Distributed Machine Learning Patterns

book-front-cover

This repository contains references and code for the book Distributed Machine Learning Patterns from Manning Publications by Yuan Tang.

:fire: Korean and Chinese versions are available from Tsinghua University Press and Hanbit Media!

Manning, Amazon, Barnes & Noble, Powell’s, Bookshop

In Distributed Machine Learning Patterns you will learn how to:

Apply patterns to build scalable and reliable machine learning systems.
Construct machine learning pipelines with data ingestion, distributed training, model serving, and more.
Automate machine learning tasks with Kubernetes, TensorFlow, Kubeflow, and Argo Workflows.
Make trade off decisions between different patterns and approaches.
Manage and monitor machine learning workloads at scale.

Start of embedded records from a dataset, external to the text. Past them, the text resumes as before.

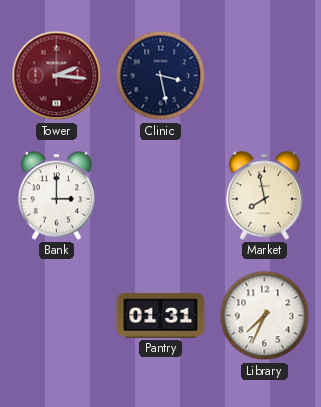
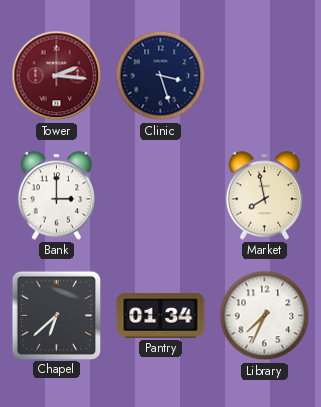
Clinic: 3:28 -> 3:27
Chapel: none -> 6:38
Pantry: 01:31 -> 01:34
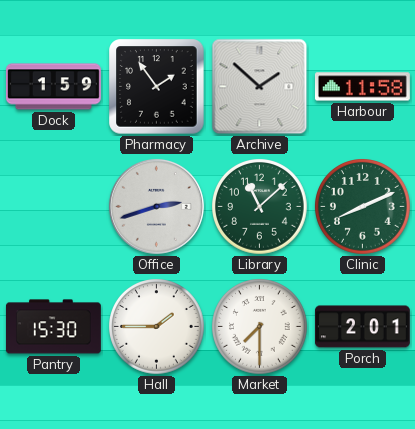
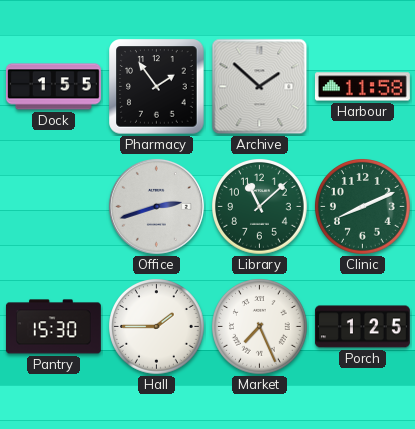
Dock: 1:59 -> 1:55
Market: 7:30 -> 7:26
Porch: 2:01 -> 1:25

This book teaches you how to take machine learning models from your personal laptop to large distributed clusters. You’ll explore key concepts and patterns behind successful distributed machine learning systems, and learn technologies like TensorFlow, Kubernetes, Kubeflow, and Argo Workflows directly from a key maintainer and contributor. Real-world scenarios, hands-on projects, and clear, practical advice DevOps techniques and let you easily launch, manage, and monitor cloud-native distributed machine learning pipelines.

About the topic

Scaling up models from personal devices to large distributed clusters is one of the biggest challenges faced by modern machine learning practitioners. Distributing machine learning systems allow developers to handle extremely large datasets across multiple clusters, take advantage of automation tools, and benefit from hardware accelerations. In this book, Yuan Tang shares patterns, techniques, and experience gained from years spent building and managing cutting-edge distributed machine learning infrastructure.

About the book

Distributed Machine Learning Patterns is filled with practical patterns for running machine learning systems on distributed Kubernetes clusters in the cloud. Each pattern is designed to help solve common challenges faced when building distributed machine learning systems, including supporting distributed model training, handling unexpected failures, and dynamic model serving traffic. Real-world scenarios provide clear examples of how to apply each pattern, alongside the potential trade-offs for each approach. Once you’ve mastered these cutting-edge techniques, you’ll put them all into practice and finish up by building a comprehensive distributed machine learning system.

About the reader

For data analysts, data scientists, and software engineers familiar with the basics of machine learning algorithms and running machine learning in production. Readers should be familiar with the basics of Bash, Python, and Docker.

About the author

Yuan is a principal software engineer at Red Hat, working on OpenShift AI. Previously, he has led AI infrastructure and platform teams at various companies. He holds leadership positions in open source projects, including Argo, Kubeflow, and Kubernetes. He’s also a maintainer and author of many popular open source projects. In addition, Yuan authored three technical books and published numerous impactful papers. He’s a regular conference speaker, technical advisor, leader, and mentor at various organizations.

Supporting Quotes

“This is a wonderful book for those wanting to understand how to be more effective with Machine Learning at scale, explained clearly and from first principles!”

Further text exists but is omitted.